EXERCISE PROMPT = Using the records below, repeat exactly the lines from the one holding "多摩地域の中核病院として、信頼とぬくもりのある医療提供を目" through the one holding "その他ご不明な点等ございましたら、下記問い合わせ先ま", both ends included, and no others.

____ INPUT RECORDS

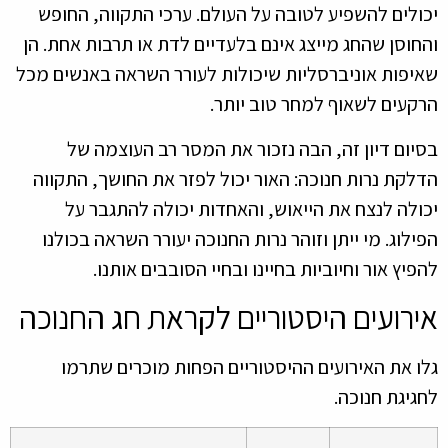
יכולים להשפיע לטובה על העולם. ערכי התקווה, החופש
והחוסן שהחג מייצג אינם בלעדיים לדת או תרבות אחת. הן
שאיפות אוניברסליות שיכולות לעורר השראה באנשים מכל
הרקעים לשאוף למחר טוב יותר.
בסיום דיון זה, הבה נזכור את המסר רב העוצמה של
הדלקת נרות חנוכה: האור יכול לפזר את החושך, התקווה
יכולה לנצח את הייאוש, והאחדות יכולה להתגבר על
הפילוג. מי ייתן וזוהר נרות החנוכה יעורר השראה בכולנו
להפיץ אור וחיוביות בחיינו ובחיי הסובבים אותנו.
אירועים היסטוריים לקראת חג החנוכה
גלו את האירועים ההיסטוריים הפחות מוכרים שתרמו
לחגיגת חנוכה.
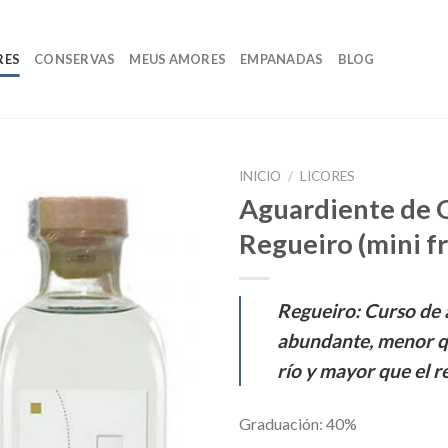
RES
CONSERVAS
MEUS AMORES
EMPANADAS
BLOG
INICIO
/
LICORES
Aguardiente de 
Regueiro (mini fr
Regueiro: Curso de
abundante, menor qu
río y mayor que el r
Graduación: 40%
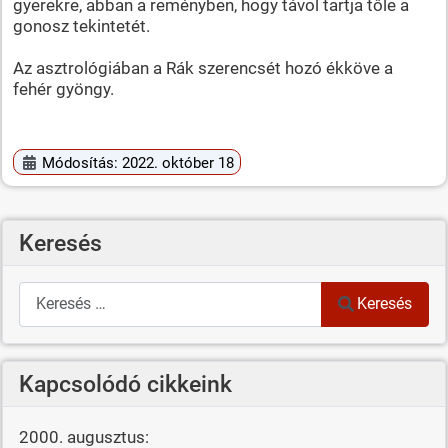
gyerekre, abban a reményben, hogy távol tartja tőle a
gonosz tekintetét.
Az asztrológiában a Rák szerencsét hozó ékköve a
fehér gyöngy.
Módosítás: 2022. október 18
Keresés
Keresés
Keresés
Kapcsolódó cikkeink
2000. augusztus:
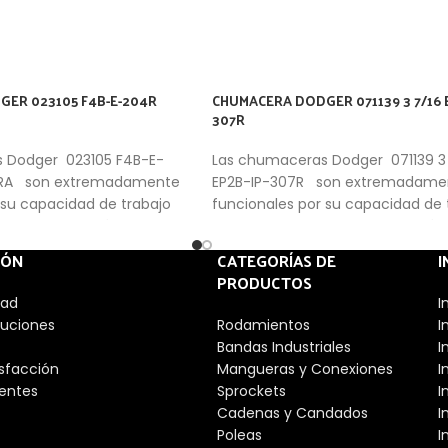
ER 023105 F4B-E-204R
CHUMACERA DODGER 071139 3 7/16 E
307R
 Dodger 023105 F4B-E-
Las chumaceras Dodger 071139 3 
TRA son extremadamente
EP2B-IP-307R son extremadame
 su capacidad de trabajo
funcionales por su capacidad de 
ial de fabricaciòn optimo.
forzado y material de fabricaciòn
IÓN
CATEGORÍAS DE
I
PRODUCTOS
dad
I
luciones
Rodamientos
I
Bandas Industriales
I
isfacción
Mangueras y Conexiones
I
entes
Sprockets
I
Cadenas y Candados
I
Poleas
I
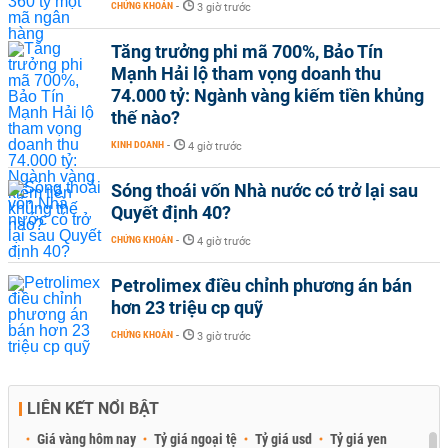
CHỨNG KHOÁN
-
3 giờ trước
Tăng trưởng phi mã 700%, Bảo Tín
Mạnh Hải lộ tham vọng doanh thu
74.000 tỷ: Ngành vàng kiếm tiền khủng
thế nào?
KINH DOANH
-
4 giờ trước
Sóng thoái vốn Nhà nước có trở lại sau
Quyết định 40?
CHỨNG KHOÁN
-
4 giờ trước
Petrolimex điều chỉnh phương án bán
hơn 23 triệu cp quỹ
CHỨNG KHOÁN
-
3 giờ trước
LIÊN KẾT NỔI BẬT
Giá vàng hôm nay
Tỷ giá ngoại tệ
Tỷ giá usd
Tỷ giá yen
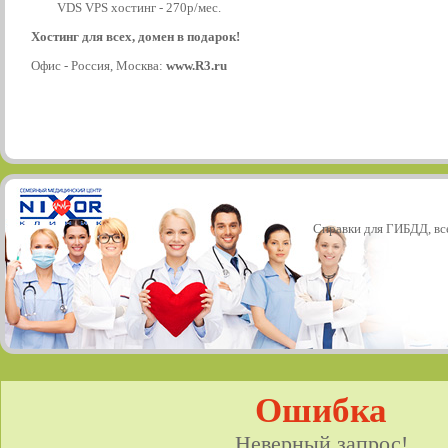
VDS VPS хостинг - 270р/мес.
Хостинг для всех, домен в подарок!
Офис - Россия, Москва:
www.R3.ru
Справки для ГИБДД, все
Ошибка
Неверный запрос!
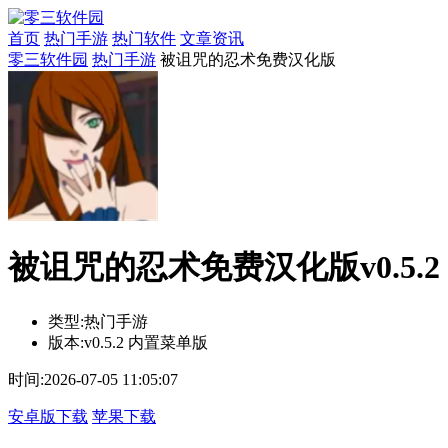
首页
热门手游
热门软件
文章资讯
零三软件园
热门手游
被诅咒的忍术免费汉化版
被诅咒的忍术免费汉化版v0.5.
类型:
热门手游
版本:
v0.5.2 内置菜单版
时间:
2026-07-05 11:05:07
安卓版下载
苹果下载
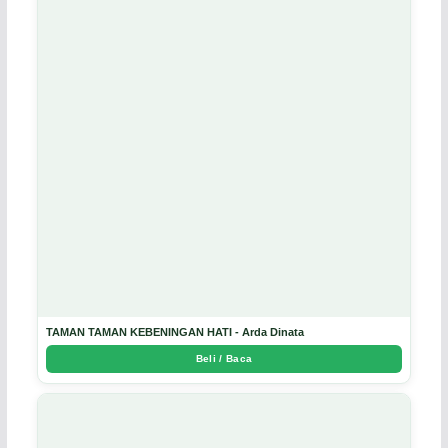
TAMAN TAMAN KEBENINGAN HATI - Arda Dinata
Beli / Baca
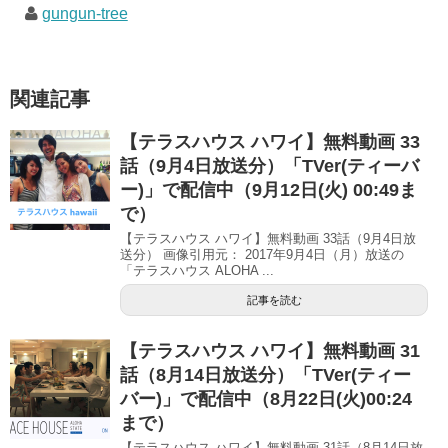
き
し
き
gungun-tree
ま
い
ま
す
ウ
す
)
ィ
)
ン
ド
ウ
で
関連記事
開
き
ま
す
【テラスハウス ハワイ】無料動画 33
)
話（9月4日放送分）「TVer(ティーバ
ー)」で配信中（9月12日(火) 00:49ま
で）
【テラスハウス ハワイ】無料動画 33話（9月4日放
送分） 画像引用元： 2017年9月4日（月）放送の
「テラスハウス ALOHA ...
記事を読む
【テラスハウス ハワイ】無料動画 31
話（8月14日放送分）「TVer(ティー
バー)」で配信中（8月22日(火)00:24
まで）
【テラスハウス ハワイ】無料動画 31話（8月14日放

________
____ INPUT RECORDS

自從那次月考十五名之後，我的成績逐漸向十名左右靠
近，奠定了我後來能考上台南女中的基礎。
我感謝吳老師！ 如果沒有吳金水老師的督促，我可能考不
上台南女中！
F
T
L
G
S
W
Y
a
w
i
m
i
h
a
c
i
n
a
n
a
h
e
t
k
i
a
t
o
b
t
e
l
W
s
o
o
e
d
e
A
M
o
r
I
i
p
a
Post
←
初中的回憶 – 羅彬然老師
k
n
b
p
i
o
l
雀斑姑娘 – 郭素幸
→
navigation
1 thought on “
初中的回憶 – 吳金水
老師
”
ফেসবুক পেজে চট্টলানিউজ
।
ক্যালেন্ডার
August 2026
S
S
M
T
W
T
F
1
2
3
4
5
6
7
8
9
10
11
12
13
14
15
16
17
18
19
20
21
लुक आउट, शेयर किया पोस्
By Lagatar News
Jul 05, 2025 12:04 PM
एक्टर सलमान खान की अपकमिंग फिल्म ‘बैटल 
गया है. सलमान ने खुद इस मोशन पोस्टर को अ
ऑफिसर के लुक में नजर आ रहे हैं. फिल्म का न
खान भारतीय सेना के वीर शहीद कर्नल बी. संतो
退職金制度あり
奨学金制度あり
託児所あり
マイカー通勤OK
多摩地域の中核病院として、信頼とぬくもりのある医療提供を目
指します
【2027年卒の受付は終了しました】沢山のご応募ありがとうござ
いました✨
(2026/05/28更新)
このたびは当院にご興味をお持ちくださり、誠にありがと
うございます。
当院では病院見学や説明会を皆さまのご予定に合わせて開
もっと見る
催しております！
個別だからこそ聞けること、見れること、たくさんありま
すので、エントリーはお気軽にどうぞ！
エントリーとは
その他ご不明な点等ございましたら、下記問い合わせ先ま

________

SOLUTION FOR THIS EXERCISE =
多摩地域の中核病院として、信頼とぬくもりのある医療提供を目
指します
【2027年卒の受付は終了しました】沢山のご応募ありがとうござ
いました✨
(2026/05/28更新)
このたびは当院にご興味をお持ちくださり、誠にありがと
うございます。
当院では病院見学や説明会を皆さまのご予定に合わせて開
もっと見る
催しております！
個別だからこそ聞けること、見れること、たくさんありま
すので、エントリーはお気軽にどうぞ！
エントリーとは
その他ご不明な点等ございましたら、下記問い合わせ先ま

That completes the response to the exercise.